By Rev. Patricia Gulino Lansky
The emotional experience of loss is a spiritual process that will transform you
After experiencing a loved one’s dying process and death, our emotions can be raw and fragile. As we face the loss of a significant person, feelings can be confused and heartbreaking as we deal not only with their loss but with our own mortality.
We might prefer to escape into a cave and wait out the storm. But we can’t.
What if we could discover instead that our emotions are our friends, that they are the language of the heart
Our feelings are our heart’s internal wisdom speaking to us. Emotions help us by giving voice to what we need and giving us strength and resolve to take appropriate action through this morass of illness, decision-making, and loss.
Many of us question the way we feel at this time. Be assured there is no one right way to grieve.
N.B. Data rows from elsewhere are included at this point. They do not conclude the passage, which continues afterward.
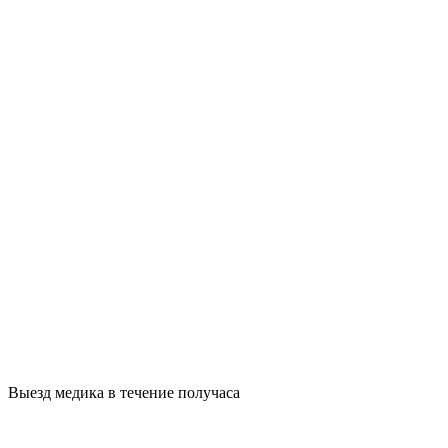
Выезд медика в течение получаса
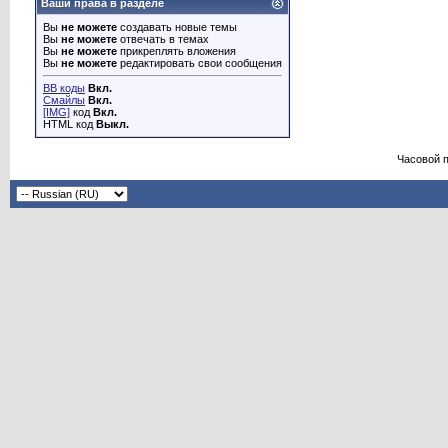
Ваши права в разделе
Вы
не можете
создавать новые темы
Вы
не можете
отвечать в темах
Вы
не можете
прикреплять вложения
Вы
не можете
редактировать свои сообщения
BB коды
Вкл.
Смайлы
Вкл.
[IMG]
код
Вкл.
HTML код
Выкл.
Часовой 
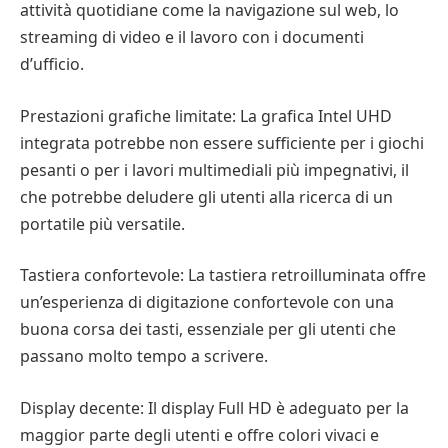
attività quotidiane come la navigazione sul web, lo
streaming di video e il lavoro con i documenti
d’ufficio.
Prestazioni grafiche limitate: La grafica Intel UHD
integrata potrebbe non essere sufficiente per i giochi
pesanti o per i lavori multimediali più impegnativi, il
che potrebbe deludere gli utenti alla ricerca di un
portatile più versatile.
Tastiera confortevole: La tastiera retroilluminata offre
un’esperienza di digitazione confortevole con una
buona corsa dei tasti, essenziale per gli utenti che
passano molto tempo a scrivere.
Display decente: Il display Full HD è adeguato per la
maggior parte degli utenti e offre colori vivaci e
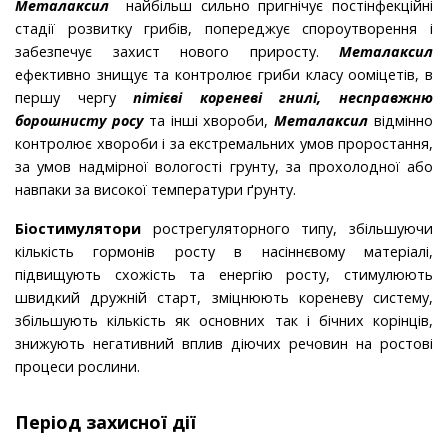
Металаксил
найбільш сильно пригнічує постінфекційні
стадії розвитку грибів, попереджує спороутворення і
забезпечує захист нового прирос­ту.
Металаксил
ефективно знищує та контролює гри­би класу ооміцетів, в
першу чергу
пітієві кореневі
гнилі, несправжню
борошнисту росу
та інші хвороби,
Металаксил
від­мінно
контролює хвороби і за екстремальних умов про­ростання,
за умов надмірної вологості грунту, за про­холодної або
навпаки за високої температури ґрунту.
Біостимулятори
рострегуляторного типу, збільшуючи
кількість гормонів росту в насіннєвому матеріалі,
підвищують схо­жість та енергію росту, сти­мулюють
швидкий дружній старт, зміцнюють кореневу систему,
збільшують кількість як основних так і бічних корінців,
знижують негативний вплив діючих речовин на ростові
процеси рослини.
Період захисної дії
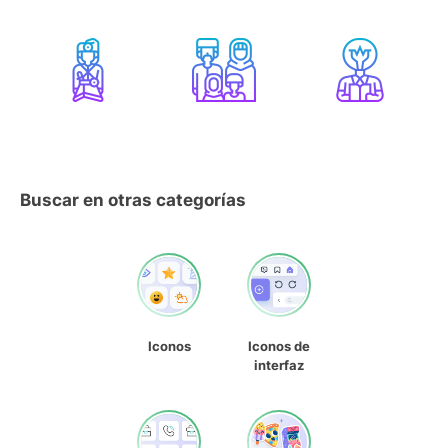
Buscar en otras categorías
Iconos
Iconos de
interfaz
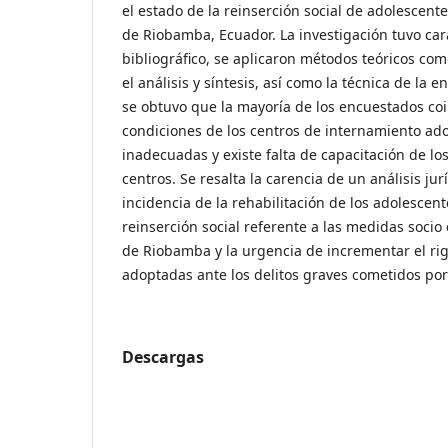
el estado de la reinserción social de adolescente
de Riobamba, Ecuador. La investigación tuvo cará
bibliográfico, se aplicaron métodos teóricos com
el análisis y síntesis, así como la técnica de la
se obtuvo que la mayoría de los encuestados co
condiciones de los centros de internamiento ad
inadecuadas y existe falta de capacitación de lo
centros. Se resalta la carencia de un análisis ju
incidencia de la rehabilitación de los adolescent
reinserción social referente a las medidas socio
de Riobamba y la urgencia de incrementar el ri
adoptadas ante los delitos graves cometidos por
Descargas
Each person and each relationship is unique. Grief could never be formulaic, as there is no time limit on grieving.
Grief is a normal and natural reaction to a significant loss. Grief is the way we deal with and move into recovery. It is a period of healing.
The Physical and Mental Symptoms of Grief
We grieve because we have loved, but levels of intensity vary with each individual. Crying is not required. Some may not have tears, while others might think they will never stop crying. Most important is to be honest and authentic with whatever you are feeling.
Each person experiences grief differently, yet there are some common responses.
One jarring response to witnessing or learning of a loved one’s death is losing focus. We may feel a physical reaction to loss by losing concentration and feeling numb. A typical situation is finding yourself unable to remember what you were looking for when you came into the room. This is normal as your mind is consumed with the loss of someone you love.
Other physical and mental responses may occur such as numbness, forgetfulness, and agitation. After a shocking loss, my friend couldn’t remember how to behave—to walk or stand or sit. Eventually, she was able to shift from this frozen state by calling a friend to help her navigate what to do next. Asking for help can make all the difference in moving through grief.
Sleeping and eating patterns can swing between extremes. For weeks after my mother’s death, her final breath revisited me in my memory. I’d lie down to sleep and I’d hear her exhale and then I’d wait—wait for the inhale that never came.
In grief there is often a roller coaster of physical and emotional energy. It is usual to have intense sorrow, be distracted and forgetful, and even experience physical pains in the chest or have trouble breathing.
You may not want to be with other people, or you might be frightened to be alone.
You may be confused to discover that you are angry. It’s possible to be angry with someone for dying, and you can certainly feel angry at the circumstance—being abandoned, witnessing their suffering, and other situations.
Your emotional process has its own logic and individual time frame.
When a beloved one dies, other losses that have not healed may also rise to the surface. That’s why our grief can often feel bigger than the present loss. Grief says, “Okay, now that I have your attention, now that your heart is broken open, let’s address the unfinished business of healing your whole heart.”
Grief needs time to unfold and bring its healing to you.
The Spiritual Gifts of Grief
Those who understand the spiritual potential of healing through grief may echo Jacob’s words in Genesis 32:24-31, when he wrestled all night with an angel and said, “I will not let you go, unless you bless me.”
We will want to delve deeply into processing and resolving our grief to discover how suffering will become a blessing. It might teach us compassion, trust, joy, and how ultimately through death we can learn to treasure life. We will come to know that who we are at the core of our being is so much greater than any circumstance we may face.
We will learn that all honest expressions help shift the psyche into balance and wholeness. Welcome them all—these emotions, these friends, these extensions of your soul. Let them come to feel at home in your expanding heart. As uncomfortable as these expressions can be, they invite you to be on good terms with them.
Continue to surround yourself with life, to cultivate life, to express whatever emerges in you.
No emotion will erase the love that you shared. Love is eternal.
Your emotions are part of you and can bring great blessings. Wrestle with your angel until you are blessed and transformed.